* **WHAT IS REQUIRED**: Output the full listing below exactly, without the pictures.

* **THE DATA**:

···

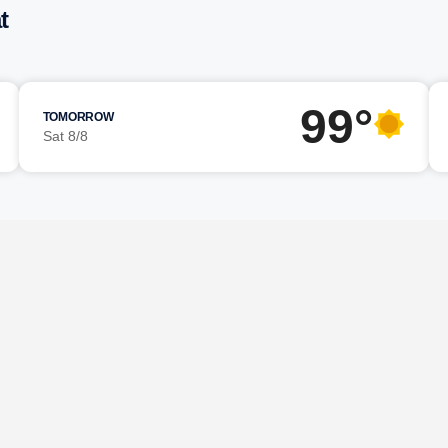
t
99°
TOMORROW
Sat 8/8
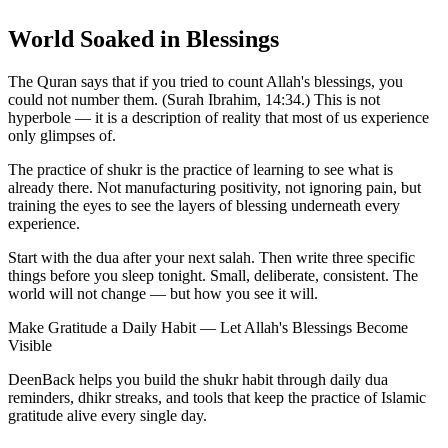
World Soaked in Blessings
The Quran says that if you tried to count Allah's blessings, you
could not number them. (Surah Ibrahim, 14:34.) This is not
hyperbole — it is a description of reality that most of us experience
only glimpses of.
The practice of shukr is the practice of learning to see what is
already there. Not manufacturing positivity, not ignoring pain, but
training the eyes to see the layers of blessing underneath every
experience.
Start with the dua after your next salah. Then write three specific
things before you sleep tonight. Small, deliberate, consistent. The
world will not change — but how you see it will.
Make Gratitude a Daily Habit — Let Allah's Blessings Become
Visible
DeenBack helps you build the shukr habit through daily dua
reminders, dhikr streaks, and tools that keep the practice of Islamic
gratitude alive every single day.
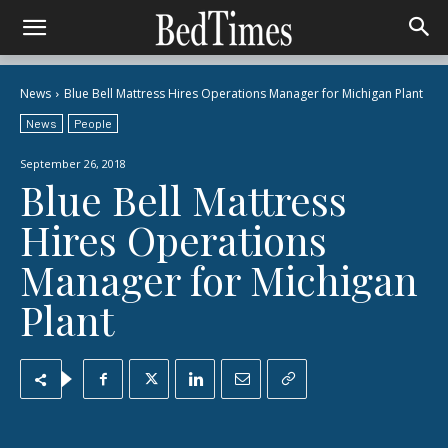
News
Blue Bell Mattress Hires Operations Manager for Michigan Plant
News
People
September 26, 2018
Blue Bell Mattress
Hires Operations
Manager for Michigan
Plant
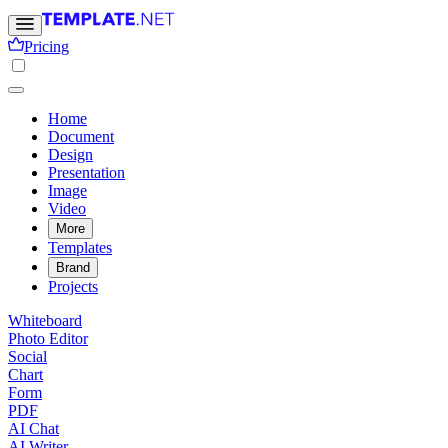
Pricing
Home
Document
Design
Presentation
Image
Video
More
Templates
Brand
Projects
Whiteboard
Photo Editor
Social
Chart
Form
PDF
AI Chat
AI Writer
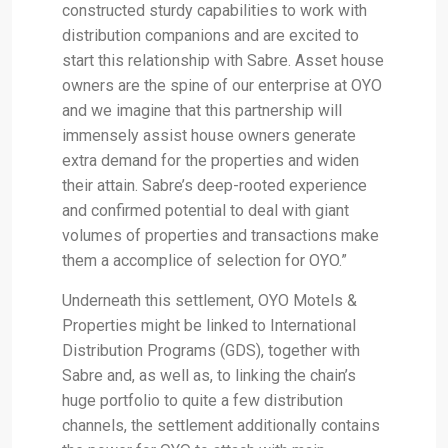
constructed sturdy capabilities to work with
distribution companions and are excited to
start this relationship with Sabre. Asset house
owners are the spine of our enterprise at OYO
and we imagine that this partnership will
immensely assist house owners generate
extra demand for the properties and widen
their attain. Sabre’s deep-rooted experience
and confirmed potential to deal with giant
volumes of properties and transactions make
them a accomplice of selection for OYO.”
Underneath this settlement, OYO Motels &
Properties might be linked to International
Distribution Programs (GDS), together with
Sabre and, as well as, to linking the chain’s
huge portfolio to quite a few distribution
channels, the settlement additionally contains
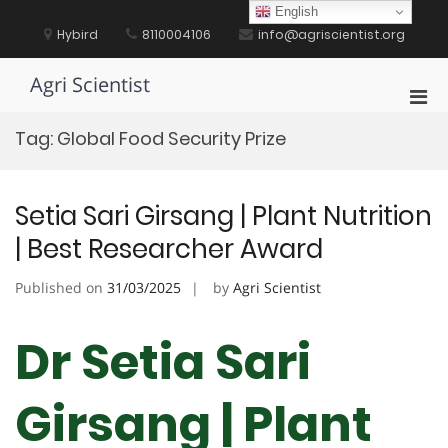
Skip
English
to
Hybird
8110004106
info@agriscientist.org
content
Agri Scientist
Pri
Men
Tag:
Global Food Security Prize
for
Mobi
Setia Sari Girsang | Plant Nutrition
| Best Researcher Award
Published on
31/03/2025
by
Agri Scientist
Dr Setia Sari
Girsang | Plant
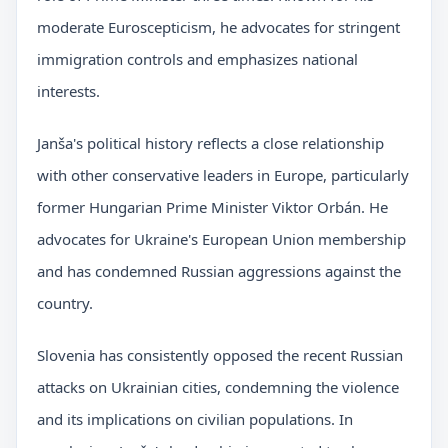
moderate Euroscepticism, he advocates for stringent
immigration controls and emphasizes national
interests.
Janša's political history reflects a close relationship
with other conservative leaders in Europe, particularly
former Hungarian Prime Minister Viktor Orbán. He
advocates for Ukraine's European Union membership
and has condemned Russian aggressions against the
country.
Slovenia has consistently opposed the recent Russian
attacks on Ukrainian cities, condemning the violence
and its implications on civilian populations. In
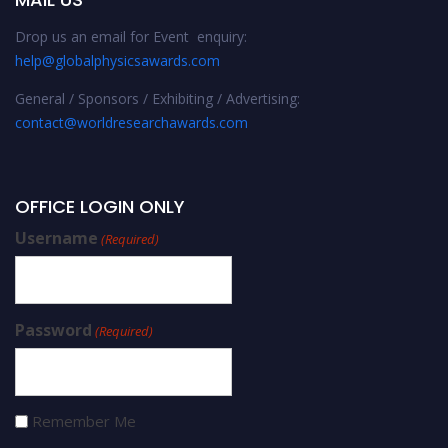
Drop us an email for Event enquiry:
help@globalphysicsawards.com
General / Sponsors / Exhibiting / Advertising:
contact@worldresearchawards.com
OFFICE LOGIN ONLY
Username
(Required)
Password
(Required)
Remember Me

···

* **ANSWER FOR THE TASK**:
t
99°
TOMORROW
Sat 8/8
World Soaked in Blessings
The Quran says that if you tried to count Allah's blessings, you
could not number them. (Surah Ibrahim, 14:34.) This is not
hyperbole — it is a description of reality that most of us experience
only glimpses of.
The practice of shukr is the practice of learning to see what is
already there. Not manufacturing positivity, not ignoring pain, but
training the eyes to see the layers of blessing underneath every
experience.
Start with the dua after your next salah. Then write three specific
things before you sleep tonight. Small, deliberate, consistent. The
world will not change — but how you see it will.
Make Gratitude a Daily Habit — Let Allah's Blessings Become
Visible
DeenBack helps you build the shukr habit through daily dua
reminders, dhikr streaks, and tools that keep the practice of Islamic
gratitude alive every single day.
News
Blue Bell Mattress Hires Operations Manager for Michigan Plant
News
People
September 26, 2018
Blue Bell Mattress
Hires Operations
Manager for Michigan
Plant
Pricing
Home
Document
Design
Presentation
Image
Video
More
Templates
Brand
Projects
Whiteboard
Photo Editor
Social
Chart
Form
PDF
AI Chat
AI Writer
constructed sturdy capabilities to work with
distribution companions and are excited to
start this relationship with Sabre. Asset house
owners are the spine of our enterprise at OYO
and we imagine that this partnership will
immensely assist house owners generate
extra demand for the properties and widen
their attain. Sabre’s deep-rooted experience
and confirmed potential to deal with giant
volumes of properties and transactions make
them a accomplice of selection for OYO.”
Underneath this settlement, OYO Motels &
Properties might be linked to International
Distribution Programs (GDS), together with
Sabre and, as well as, to linking the chain’s
huge portfolio to quite a few distribution
channels, the settlement additionally contains
Skip
English
to
Hybird
8110004106
info@agriscientist.org
content
Agri Scientist
Pri
Men
Tag:
Global Food Security Prize
for
Mobi
Setia Sari Girsang | Plant Nutrition
| Best Researcher Award
Published on
31/03/2025
by
Agri Scientist
Dr Setia Sari
Girsang | Plant
moderate Euroscepticism, he advocates for stringent
immigration controls and emphasizes national
interests.
Janša's political history reflects a close relationship
with other conservative leaders in Europe, particularly
former Hungarian Prime Minister Viktor Orbán. He
advocates for Ukraine's European Union membership
and has condemned Russian aggressions against the
country.
Slovenia has consistently opposed the recent Russian
attacks on Ukrainian cities, condemning the violence
and its implications on civilian populations. In
Drop us an email for Event enquiry:
help@globalphysicsawards.com
General / Sponsors / Exhibiting / Advertising:
contact@worldresearchawards.com
OFFICE LOGIN ONLY
Username
(Required)
Password
(Required)
Remember Me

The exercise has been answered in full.